* About this task *
Retype nothing except the lines below from the one with "Ο ανδριάντας του" through the one with "الهندسية التي ارتبطت بالعمارة الإسلامية", exactly, with images left out.
------------------------------------------------
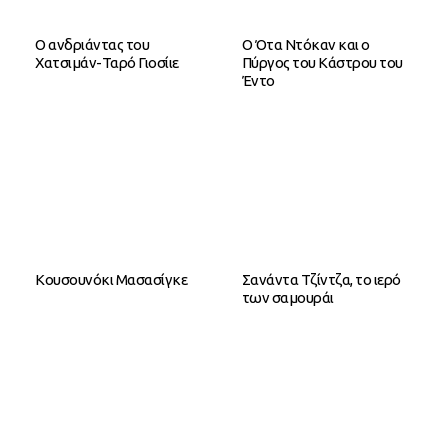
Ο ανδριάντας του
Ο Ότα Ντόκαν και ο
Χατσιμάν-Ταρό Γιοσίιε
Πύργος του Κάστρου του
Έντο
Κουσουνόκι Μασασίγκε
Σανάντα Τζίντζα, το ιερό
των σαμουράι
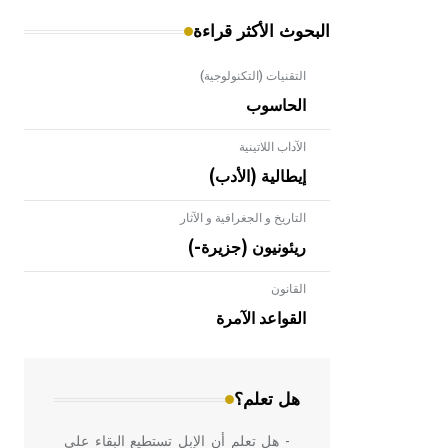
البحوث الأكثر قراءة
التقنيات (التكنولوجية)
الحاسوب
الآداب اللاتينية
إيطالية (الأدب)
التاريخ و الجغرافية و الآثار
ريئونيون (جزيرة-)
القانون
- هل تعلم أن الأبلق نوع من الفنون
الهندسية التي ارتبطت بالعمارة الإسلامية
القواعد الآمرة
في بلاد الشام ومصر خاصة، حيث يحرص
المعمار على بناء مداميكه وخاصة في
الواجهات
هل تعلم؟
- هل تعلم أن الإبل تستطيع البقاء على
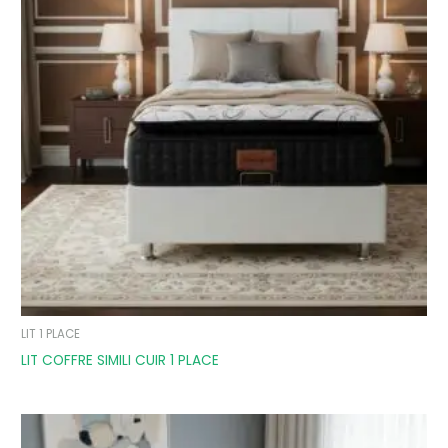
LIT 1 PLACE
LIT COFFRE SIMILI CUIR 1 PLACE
------------------------------------------------
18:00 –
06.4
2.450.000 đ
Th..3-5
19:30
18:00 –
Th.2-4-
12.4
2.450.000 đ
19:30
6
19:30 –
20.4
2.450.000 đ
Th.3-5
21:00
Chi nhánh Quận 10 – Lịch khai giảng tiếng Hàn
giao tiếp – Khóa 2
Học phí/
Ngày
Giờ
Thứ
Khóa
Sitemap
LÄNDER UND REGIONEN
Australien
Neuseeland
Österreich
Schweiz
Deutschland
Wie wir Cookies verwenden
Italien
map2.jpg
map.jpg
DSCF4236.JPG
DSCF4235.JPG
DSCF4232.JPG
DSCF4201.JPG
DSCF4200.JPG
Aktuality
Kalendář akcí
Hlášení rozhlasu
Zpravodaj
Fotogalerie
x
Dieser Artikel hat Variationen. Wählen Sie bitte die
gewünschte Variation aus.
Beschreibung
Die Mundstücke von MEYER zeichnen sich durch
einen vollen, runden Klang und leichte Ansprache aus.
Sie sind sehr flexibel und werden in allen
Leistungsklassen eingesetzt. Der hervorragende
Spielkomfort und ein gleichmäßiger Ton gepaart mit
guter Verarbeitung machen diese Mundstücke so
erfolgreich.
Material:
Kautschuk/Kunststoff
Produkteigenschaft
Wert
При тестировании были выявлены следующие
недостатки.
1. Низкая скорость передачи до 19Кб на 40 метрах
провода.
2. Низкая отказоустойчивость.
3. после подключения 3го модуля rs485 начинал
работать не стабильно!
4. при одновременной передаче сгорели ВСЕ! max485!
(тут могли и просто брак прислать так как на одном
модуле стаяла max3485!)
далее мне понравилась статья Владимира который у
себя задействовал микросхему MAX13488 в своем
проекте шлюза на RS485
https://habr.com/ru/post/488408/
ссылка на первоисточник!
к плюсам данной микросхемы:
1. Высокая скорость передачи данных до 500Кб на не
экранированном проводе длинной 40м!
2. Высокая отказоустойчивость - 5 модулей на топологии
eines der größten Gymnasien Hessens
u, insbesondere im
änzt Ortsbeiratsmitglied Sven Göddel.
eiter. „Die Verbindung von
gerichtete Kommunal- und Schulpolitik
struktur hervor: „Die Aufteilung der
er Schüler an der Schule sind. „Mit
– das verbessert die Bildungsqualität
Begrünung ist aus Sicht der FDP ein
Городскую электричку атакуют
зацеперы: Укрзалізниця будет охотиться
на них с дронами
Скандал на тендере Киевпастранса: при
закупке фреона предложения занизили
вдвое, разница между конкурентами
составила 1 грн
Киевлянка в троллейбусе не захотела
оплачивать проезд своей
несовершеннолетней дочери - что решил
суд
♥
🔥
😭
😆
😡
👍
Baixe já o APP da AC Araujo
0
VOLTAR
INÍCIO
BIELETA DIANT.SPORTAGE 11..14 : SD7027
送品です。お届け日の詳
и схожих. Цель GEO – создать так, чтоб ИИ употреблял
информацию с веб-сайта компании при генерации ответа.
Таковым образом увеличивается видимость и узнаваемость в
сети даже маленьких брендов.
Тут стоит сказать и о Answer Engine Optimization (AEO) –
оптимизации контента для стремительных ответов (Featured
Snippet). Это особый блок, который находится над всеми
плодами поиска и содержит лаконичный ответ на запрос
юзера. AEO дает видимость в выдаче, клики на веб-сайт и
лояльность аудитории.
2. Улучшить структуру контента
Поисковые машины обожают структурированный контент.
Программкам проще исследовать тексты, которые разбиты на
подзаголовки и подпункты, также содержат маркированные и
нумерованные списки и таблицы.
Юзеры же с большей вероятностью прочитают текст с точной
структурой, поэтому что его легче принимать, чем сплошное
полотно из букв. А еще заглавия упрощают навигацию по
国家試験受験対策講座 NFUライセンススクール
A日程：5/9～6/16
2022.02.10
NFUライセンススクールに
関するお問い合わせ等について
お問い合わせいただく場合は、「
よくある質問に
------------------------------------------------
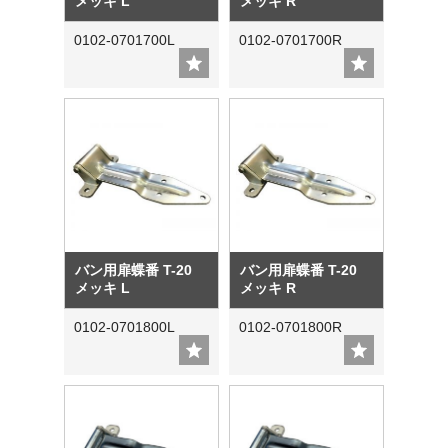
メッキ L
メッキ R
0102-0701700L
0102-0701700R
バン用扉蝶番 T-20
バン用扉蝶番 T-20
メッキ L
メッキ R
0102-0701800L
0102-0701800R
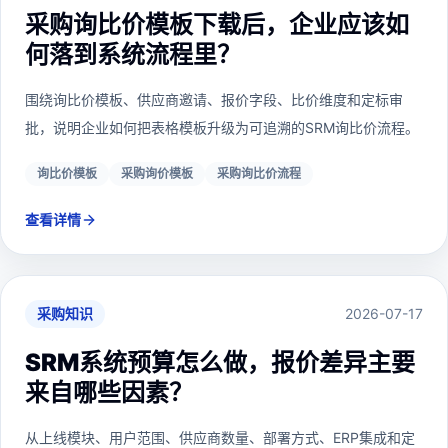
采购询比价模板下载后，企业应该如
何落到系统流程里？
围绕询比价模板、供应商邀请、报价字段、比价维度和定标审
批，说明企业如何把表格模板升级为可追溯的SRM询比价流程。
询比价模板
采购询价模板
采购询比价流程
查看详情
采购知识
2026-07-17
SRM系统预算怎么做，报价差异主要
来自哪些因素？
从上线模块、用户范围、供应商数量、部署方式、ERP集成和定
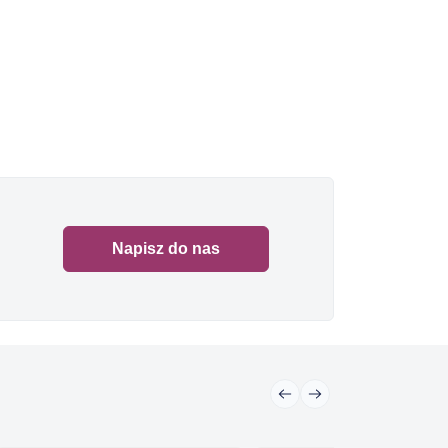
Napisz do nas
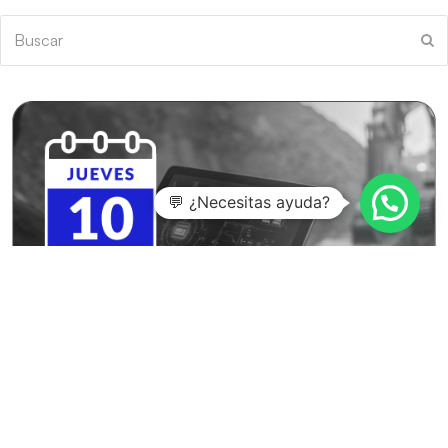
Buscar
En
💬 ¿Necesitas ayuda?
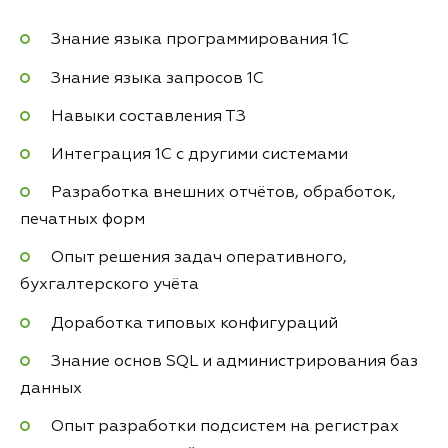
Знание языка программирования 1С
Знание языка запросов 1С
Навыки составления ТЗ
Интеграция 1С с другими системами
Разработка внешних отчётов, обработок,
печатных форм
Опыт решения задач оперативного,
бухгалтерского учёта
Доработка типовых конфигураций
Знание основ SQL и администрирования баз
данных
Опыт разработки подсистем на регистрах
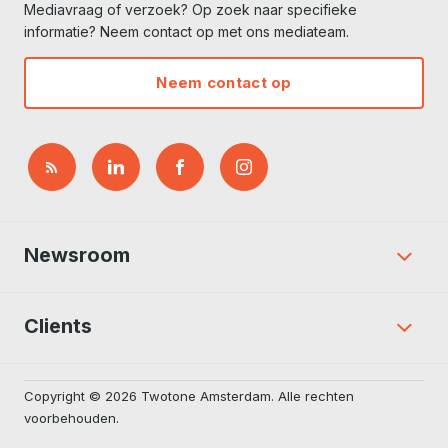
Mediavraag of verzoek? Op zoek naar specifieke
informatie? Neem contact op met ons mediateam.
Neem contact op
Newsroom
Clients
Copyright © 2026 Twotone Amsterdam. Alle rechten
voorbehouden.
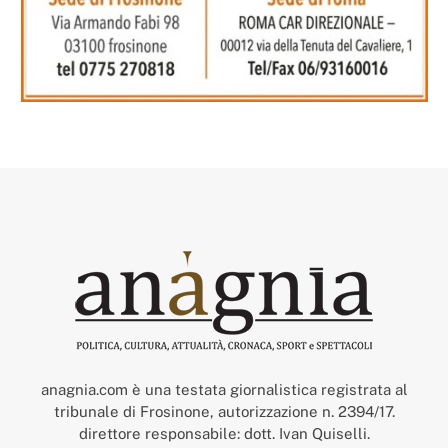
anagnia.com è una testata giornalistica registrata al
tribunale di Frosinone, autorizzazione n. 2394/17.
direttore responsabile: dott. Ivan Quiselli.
------------------------------------------------
* Result *
Ο ανδριάντας του
Ο Ότα Ντόκαν και ο
Χατσιμάν-Ταρό Γιοσίιε
Πύργος του Κάστρου του
Έντο
Κουσουνόκι Μασασίγκε
Σανάντα Τζίντζα, το ιερό
των σαμουράι
البحوث الأكثر قراءة
التقنيات (التكنولوجية)
الحاسوب
الآداب اللاتينية
إيطالية (الأدب)
التاريخ و الجغرافية و الآثار
ريئونيون (جزيرة-)
القانون
- هل تعلم أن الأبلق نوع من الفنون
الهندسية التي ارتبطت بالعمارة الإسلامية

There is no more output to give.